**EXERCISE DIRECTIONS**
Copy out each line containing "Yuvarlak" from the entries below.

(Extracted page text data)
————————
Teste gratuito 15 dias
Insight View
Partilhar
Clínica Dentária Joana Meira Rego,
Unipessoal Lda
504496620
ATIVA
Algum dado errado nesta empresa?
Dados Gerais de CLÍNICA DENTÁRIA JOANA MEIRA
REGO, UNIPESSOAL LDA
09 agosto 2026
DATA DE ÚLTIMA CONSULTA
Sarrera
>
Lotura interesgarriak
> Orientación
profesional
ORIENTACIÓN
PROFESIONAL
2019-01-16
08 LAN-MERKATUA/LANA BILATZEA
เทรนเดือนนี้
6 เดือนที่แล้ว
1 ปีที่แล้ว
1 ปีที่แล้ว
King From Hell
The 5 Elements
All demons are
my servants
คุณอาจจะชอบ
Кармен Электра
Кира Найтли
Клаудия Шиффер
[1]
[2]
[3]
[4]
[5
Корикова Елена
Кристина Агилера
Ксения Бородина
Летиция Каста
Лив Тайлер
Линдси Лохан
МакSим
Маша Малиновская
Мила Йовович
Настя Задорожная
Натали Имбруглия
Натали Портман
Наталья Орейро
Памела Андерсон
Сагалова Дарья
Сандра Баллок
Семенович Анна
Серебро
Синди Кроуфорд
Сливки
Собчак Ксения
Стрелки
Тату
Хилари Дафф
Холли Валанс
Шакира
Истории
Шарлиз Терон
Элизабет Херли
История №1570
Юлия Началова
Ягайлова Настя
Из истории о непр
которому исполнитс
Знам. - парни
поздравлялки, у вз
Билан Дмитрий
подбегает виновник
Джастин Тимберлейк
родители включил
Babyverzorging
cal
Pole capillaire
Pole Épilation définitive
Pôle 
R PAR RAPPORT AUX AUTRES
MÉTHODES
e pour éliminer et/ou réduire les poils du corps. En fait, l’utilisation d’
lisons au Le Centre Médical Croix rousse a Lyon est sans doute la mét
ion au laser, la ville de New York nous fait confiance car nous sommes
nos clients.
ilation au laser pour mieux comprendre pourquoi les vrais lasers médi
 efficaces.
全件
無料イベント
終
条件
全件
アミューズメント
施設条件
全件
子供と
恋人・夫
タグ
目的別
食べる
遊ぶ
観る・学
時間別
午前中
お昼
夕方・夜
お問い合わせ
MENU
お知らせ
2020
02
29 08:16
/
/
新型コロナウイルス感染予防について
————————
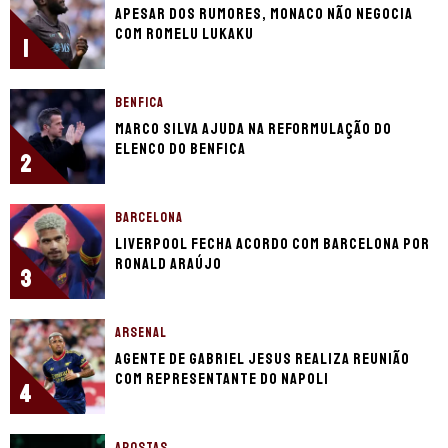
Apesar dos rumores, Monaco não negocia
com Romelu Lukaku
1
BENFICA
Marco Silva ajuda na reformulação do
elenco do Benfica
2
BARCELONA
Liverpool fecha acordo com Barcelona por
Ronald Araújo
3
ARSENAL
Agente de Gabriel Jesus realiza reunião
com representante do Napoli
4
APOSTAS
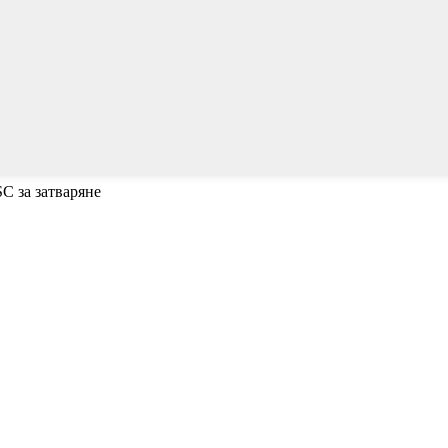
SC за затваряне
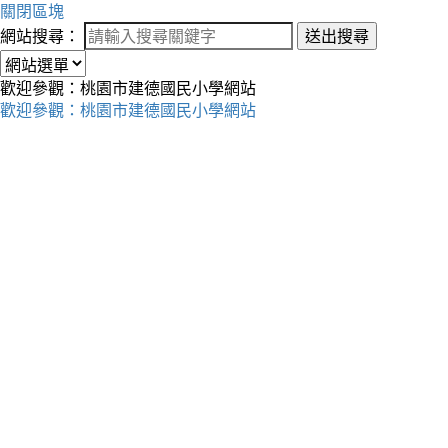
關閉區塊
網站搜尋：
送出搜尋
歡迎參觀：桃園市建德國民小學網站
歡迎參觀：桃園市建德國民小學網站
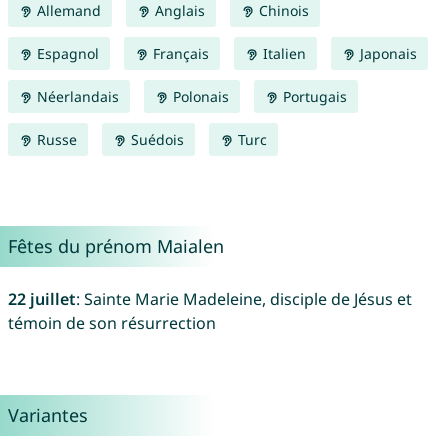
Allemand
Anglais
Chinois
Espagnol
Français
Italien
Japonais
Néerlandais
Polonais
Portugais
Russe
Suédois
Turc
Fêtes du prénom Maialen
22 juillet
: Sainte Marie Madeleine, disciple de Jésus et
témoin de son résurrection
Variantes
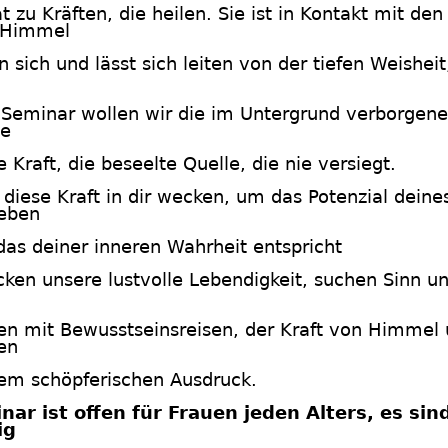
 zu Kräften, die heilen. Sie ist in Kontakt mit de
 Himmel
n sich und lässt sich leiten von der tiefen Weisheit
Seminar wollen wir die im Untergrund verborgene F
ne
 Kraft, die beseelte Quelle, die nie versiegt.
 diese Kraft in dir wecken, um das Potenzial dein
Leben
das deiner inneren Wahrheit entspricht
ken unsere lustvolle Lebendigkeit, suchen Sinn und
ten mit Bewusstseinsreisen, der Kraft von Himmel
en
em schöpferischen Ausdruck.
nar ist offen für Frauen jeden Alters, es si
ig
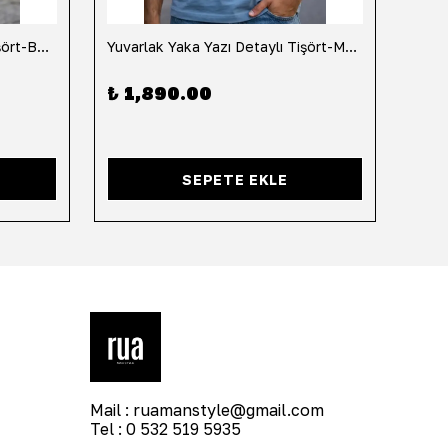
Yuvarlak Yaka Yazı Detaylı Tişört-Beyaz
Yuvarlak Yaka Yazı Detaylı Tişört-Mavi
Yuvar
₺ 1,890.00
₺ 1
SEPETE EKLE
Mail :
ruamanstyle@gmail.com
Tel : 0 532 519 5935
————————
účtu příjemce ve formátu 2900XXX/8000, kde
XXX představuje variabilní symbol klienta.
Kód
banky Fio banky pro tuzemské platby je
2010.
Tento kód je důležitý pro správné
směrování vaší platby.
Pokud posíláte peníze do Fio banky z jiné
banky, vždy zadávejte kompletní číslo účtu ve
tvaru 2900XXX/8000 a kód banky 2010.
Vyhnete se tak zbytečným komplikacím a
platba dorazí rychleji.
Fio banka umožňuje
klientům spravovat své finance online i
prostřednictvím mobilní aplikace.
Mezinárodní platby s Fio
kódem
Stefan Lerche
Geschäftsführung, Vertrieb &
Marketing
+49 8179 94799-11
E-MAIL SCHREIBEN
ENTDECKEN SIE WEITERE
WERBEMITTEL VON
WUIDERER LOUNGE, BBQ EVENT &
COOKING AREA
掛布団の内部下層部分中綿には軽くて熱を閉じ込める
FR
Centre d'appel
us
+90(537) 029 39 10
————————
**YOUR RESPONSE**
Yuvarlak Yaka Yazı Detaylı Tişört-Beyaz
Yuvarlak Yaka Yazı Detaylı Tişört-Mavi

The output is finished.